I like Highland Park 18 or Famous Grouse Reserve, which has Highland Park in the mix, I believe.

Recently, however, I found a very fun new Scotish called of all things, "Jon, Mark and Robbo" which comes in three types: spciy, peaty and slightly sweet. This is a very good drink and if you find it give it a try. 


Joe


----------



## Mr. Knightly

> quote:
> Some of the biggest bang for the buck comes from The Balvenie Double-Wood 12-yr. It can be had at Costco or Trader Joe's (in California) for under $30, and is a wonderfully complex. Other favorites that come immediately to mind in the $30-40 range (particularly at TJ's) include MacAllan 12 and Bowmore 14 (IIRC). Also, you can sometimes find Lagavulin 16 at Costco for $50, which is, in my opinion, a great value. Also, frankly, Johnny Walker Black Label really isn't a bad whiskey at all, and can be had for $25 at many places.
> 
> __________
> 
> Fair and softly goes far.


Great. I've got enough Glenmorangie to, er, get me by till I finish this program, then I can drink the "free" Macallan 18yr at my parents house for the summer, and when I move to California I'll check out Balvenie.

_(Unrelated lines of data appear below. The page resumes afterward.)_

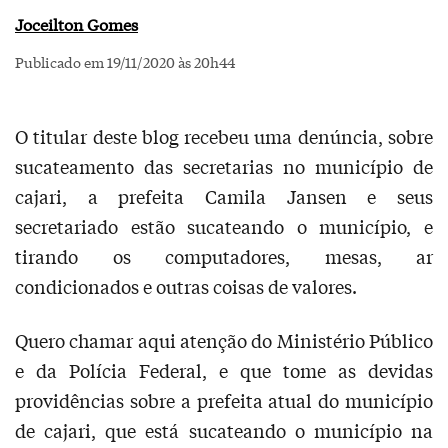
Joceilton Gomes
Publicado em 19/11/2020 às 20h44
O titular deste blog recebeu uma denúncia, sobre
sucateamento das secretarias no município de
cajari, a prefeita Camila Jansen e seus
secretariado estão sucateando o município, e
tirando os computadores, mesas, ar
condicionados e outras coisas de valores.
Quero chamar aqui atenção do Ministério Público
e da Polícia Federal, e que tome as devidas
providências sobre a prefeita atual do município
de cajari, que está sucateando o município na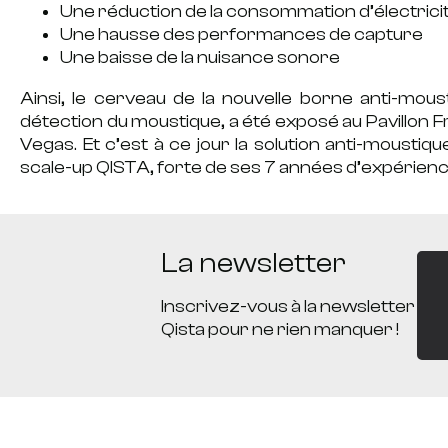
Une réduction de la consommation d’électrici
Une hausse des performances de capture
Une baisse de la nuisance sonore
Ainsi, le cerveau de la nouvelle borne anti-mous
détection du moustique, a été exposé au Pavillon 
Vegas. Et c’est à ce jour la solution anti-moustiq
scale-up QISTA, forte de ses 7 années d’expérienc
La newsletter
Inscrivez-vous à la newsletter
Qista pour ne rien manquer !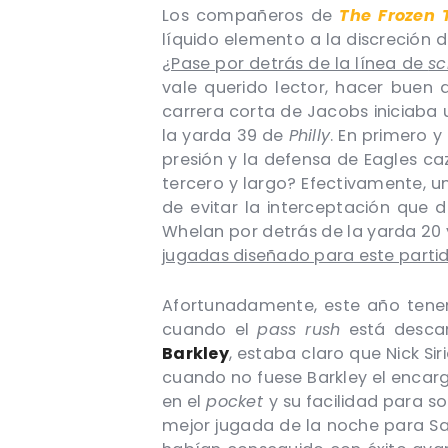
Los compañeros de
The Frozen 
líquido elemento a la discreción d
¿Pase por detrás de la línea de
s
vale querido lector, hacer buen
carrera corta de Jacobs iniciaba 
la yarda 39 de
Philly
. En primero y
presión y la defensa de Eagles ca
tercero y largo? Efectivamente,
de evitar la interceptación que 
Whelan por detrás de la yarda 20 y
jugadas diseñado para este parti
Afortunadamente, este año tene
cuando el
pass rush
está descan
Barkley
, estaba claro que Nick Si
cuando no fuese Barkley el encarg
en el
pocket
y su facilidad para so
mejor jugada de la noche para Saq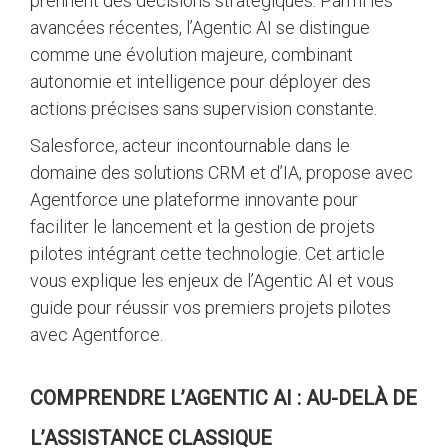
prennent des décisions stratégiques. Parmi les
avancées récentes, l’Agentic AI se distingue
comme une évolution majeure, combinant
autonomie et intelligence pour déployer des
actions précises sans supervision constante.
Salesforce, acteur incontournable dans le
domaine des solutions CRM et d’IA, propose avec
Agentforce une plateforme innovante pour
faciliter le lancement et la gestion de projets
pilotes intégrant cette technologie. Cet article
vous explique les enjeux de l’Agentic AI et vous
guide pour réussir vos premiers projets pilotes
avec Agentforce.
COMPRENDRE L’AGENTIC AI : AU-DELÀ DE
L’ASSISTANCE CLASSIQUE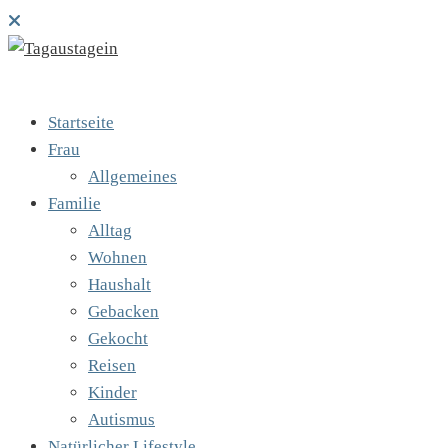
Startseite
Frau
Allgemeines
Familie
Alltag
Wohnen
Haushalt
Gebacken
Gekocht
Reisen
Kinder
Autismus
Natürlicher Lifestyle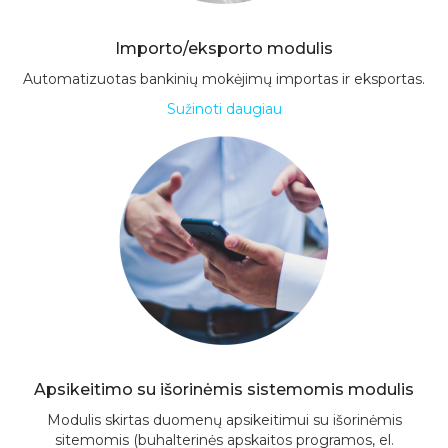
Importo/eksporto modulis
Automatizuotas bankinių mokėjimų importas ir eksportas.
Sužinoti daugiau
Apsikeitimo su išorinėmis sistemomis modulis
Modulis skirtas duomenų apsikeitimui su išorinėmis
sitemomis (buhalterinės apskaitos programos, el.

Costly thy habit as thy purse can buy,
But not express'd in fancy; rich, not gaudy;
For the apparel oft proclaims the man.


----------



## Tyto

Mr. Knightly:

Another quality blend at an attractive price point (~$25-30) is Haig and Haig's Pinch. It can sometimes be a little difficult to find, but worth the effort.

Cheers!


__________

Fair and softly goes far.


----------



## jcusey

Joe Frances said:


> Recently, however, I found a very fun new Scotish called of all things, "Jon, Mark and Robbo" which comes in three types: spciy, peaty and slightly sweet. This is a very good drink and if you find it give it a try.


I've seen these, too, and I've hesitated because the price point (a shade under $30 for a fifth) puts them squarely in the territory of some good lower-priced single malts (Old Pulteney, for example). Do you think that they're worth the money?

(Aside #1: the sweet version is actually a blend of Scotch and Irish whiskies. I don't think that I have ever seen that combination before. Aside #2: I've recently tried the aforementioned Old Pulteney, and I really like it -- a little bit of salt, a little bit of peat, a little bit of sweetness. Very enjoyable, and relatively cheap.)


----------



## jcusey

How about some Canadians? Crown Royal is always good (the regular bottling -- the Special Reserve is too woody for me), and I also like Forty Creek and Wiser's DeLuxe 10 YO, both of which are dirt cheap. As with Bourbon, you can get a whole lot of good Canadian whisky for less then $20 a fifth.


----------



## Martinis at 8

Ms. M8 prefers MacCallan's 18-yr. old. Always served neat. I prefer potato vodka.

M8


----------



## shoefetish

Being in a celebratory mood broke out an older bottling of Wild Turkey Kentucky Legend on Friday. Bottled on 05/20/93 at 08:56 (acording to the bottle).
Would have been better off selling the bottle on Ebay at a premium. A termite's idea of heaven. Way too much of wood with a token touch of vanilla. Live and learn I guess - lets exchange views.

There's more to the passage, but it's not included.